Dr. Anthony M. Bean- a psychologist from Fort Worth, has recently spoken out about video game addiction.
The Diagnostic and Statistical Manual of Mental Disorders version five (DSM-V), a manual used by psychologists to categorize and diagnose disorders, lists video game addiction as a “condition for further study”. This means that video game addiction could be included as a diagnosable disorder in a future edition of the DSM but Dr. Bean, along with three co-authors, published a paper in the American Psychological Association’s journal Professional Psychology: Research and Practice titled Video Game Addiction: The Push To Pathologize Video Games to warn against the dangers of diagnosing video game addiction.
The article presents the argument that not enough viable research has been done on the subject to truly identify video game addiction and provide cohesive criteria for diagnosis.
In a recent interview with Polygon, Dr. Bean said, “We don’t know what video game addiction is… The psychology and medical fields took the concept of addiction, whether it’s substance abuse or anything like that, and just switched it out with video games. The thinking was, ‘Oh, it’s a form of addiction. It’s like any other addiction.’ But it’s not the same.” He then went on to equate the current definition of video game addiction to something as simple as reading a book that is just too good to put down, asking the question, “Why isn’t that a form of addiction?”

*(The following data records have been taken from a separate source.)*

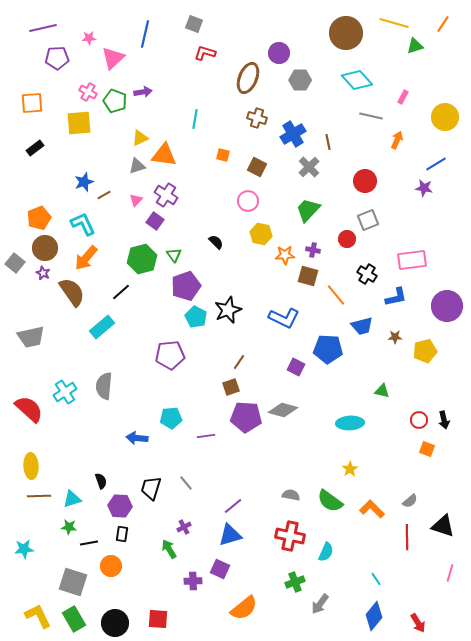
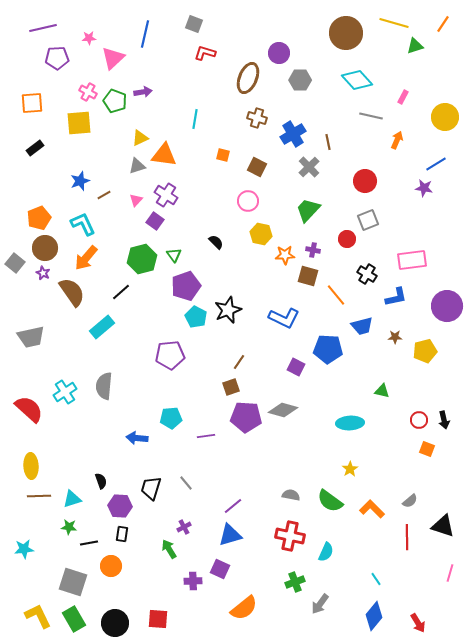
blue star at (84, 182): moved 4 px left, 1 px up
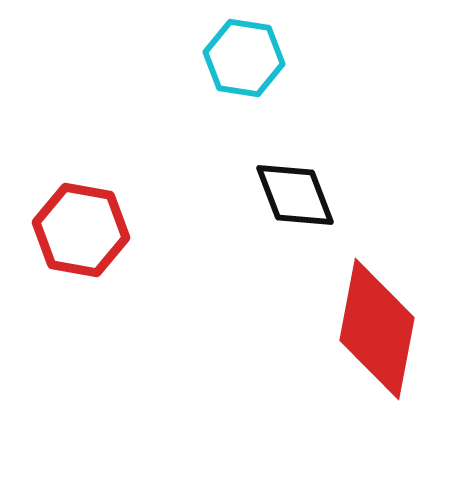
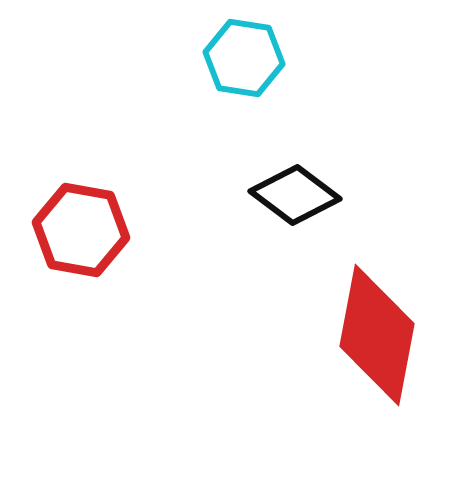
black diamond: rotated 32 degrees counterclockwise
red diamond: moved 6 px down
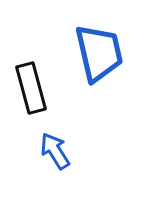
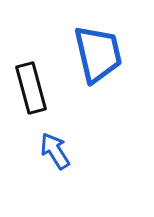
blue trapezoid: moved 1 px left, 1 px down
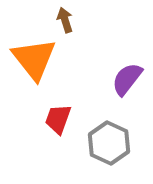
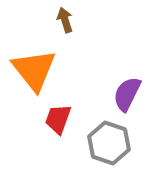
orange triangle: moved 11 px down
purple semicircle: moved 15 px down; rotated 12 degrees counterclockwise
gray hexagon: rotated 6 degrees counterclockwise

Dr. Bean and the three other psychologists concluded that the moral dilemma surrounding video games is the reason why video game addiction is being rushed into the DSM without proper research. “We raise the potential that video game addiction is a ‘thing’ for the psychiatric and medical community less because empirical research has demonstrated a clear foundation but rather because video game addiction is a ‘thing’ in the general public’s eye.”

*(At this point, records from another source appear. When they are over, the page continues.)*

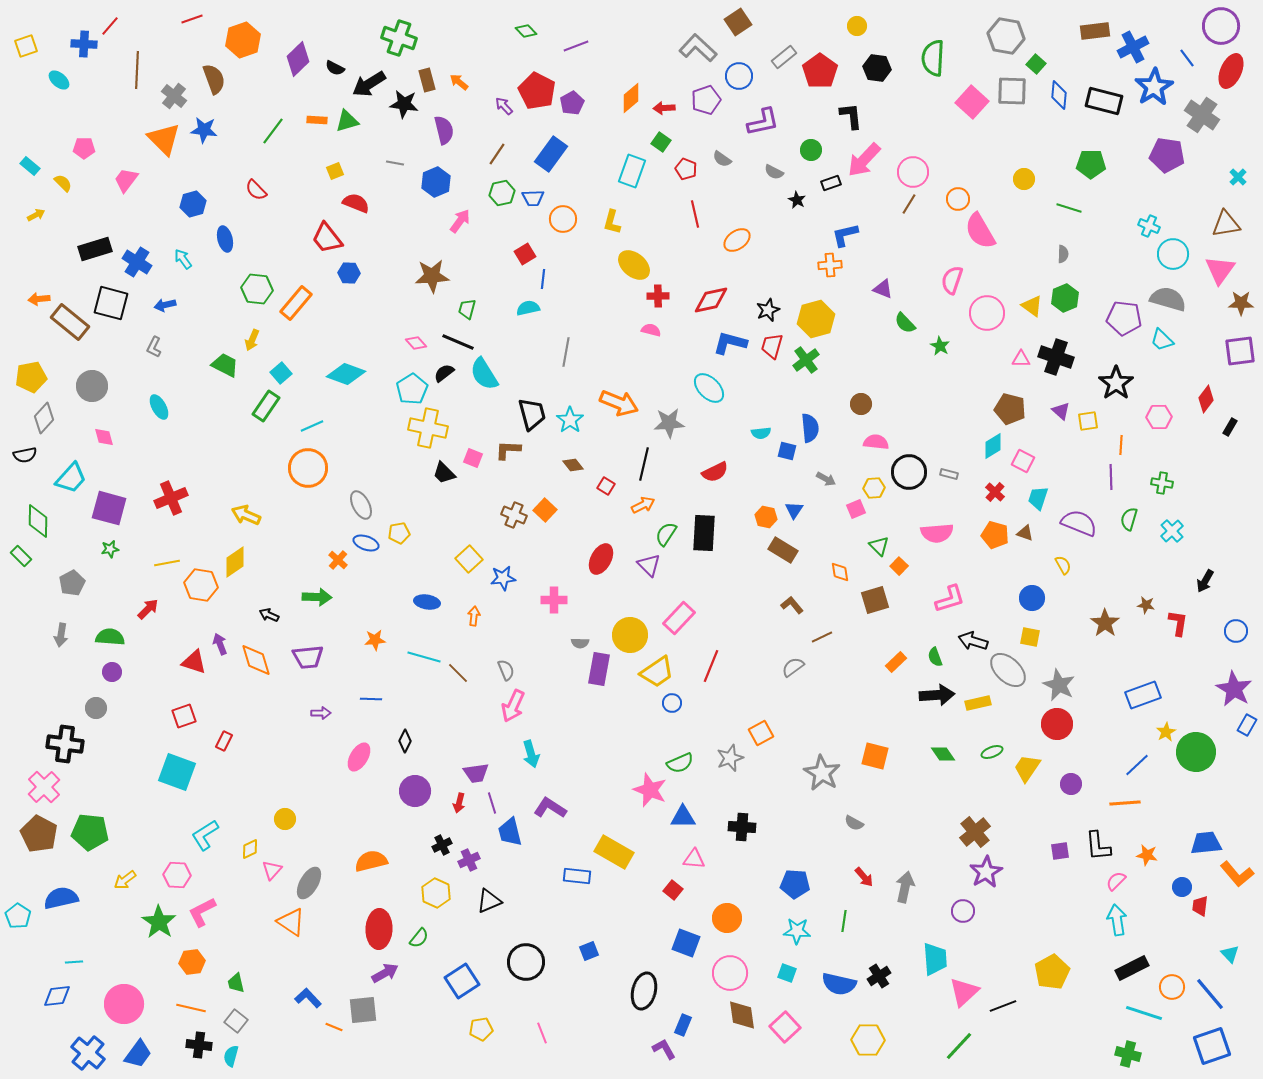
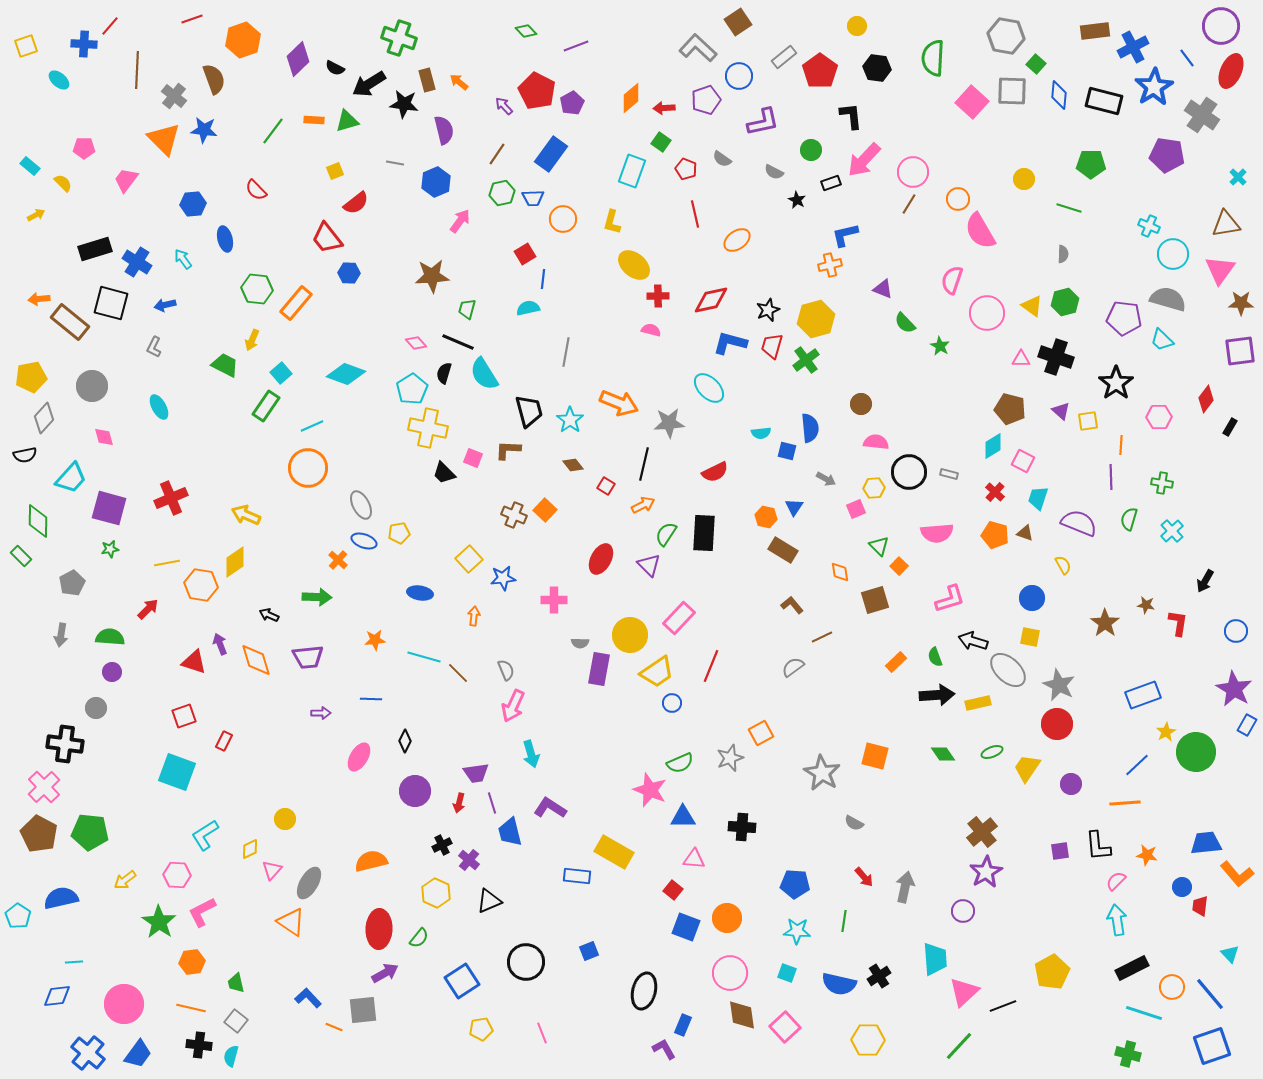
orange rectangle at (317, 120): moved 3 px left
red semicircle at (356, 203): rotated 120 degrees clockwise
blue hexagon at (193, 204): rotated 10 degrees clockwise
orange cross at (830, 265): rotated 10 degrees counterclockwise
green hexagon at (1065, 298): moved 4 px down; rotated 8 degrees clockwise
black semicircle at (444, 373): rotated 35 degrees counterclockwise
black trapezoid at (532, 414): moved 3 px left, 3 px up
blue triangle at (794, 510): moved 3 px up
blue ellipse at (366, 543): moved 2 px left, 2 px up
blue ellipse at (427, 602): moved 7 px left, 9 px up
brown cross at (975, 832): moved 7 px right
purple cross at (469, 860): rotated 25 degrees counterclockwise
blue square at (686, 943): moved 16 px up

Video game addiction has become a topic of much controversy in the United States to the point that special camps have been created to “unplug” video game addicts and rehabilitate them.
There is also a risk that video game addiction could be mislabeled. Dr. Bean offered an alternative reason for why someone would chose to play video games rather than engage with others face-to-face, “Maybe that person’s anxious, maybe the person’s actually depressed and using video games as a coping mechanism, or a mechanism with which to deal with some personal stress in the world.” Anxiety is a common mental illness, affecting 18% of adults in the U.S.
Meanwhile many studies have found that video games make excellent therapeutic tool. One study done in 2015 by Michigan State University used a specially designed video game to treat students suffering from anxiety and found that the game lessened the student’s anxiety and increased their focus. In fact, according to Dr. Bean’s Psychology Today profile, he uses video games as a type of “play therapy”, a technique used mostly in treating children to help them with issues such as anger management, trauma and grief. A technique that could become taboo in if video game addiction becomes a diagnosable disorder in the DSM.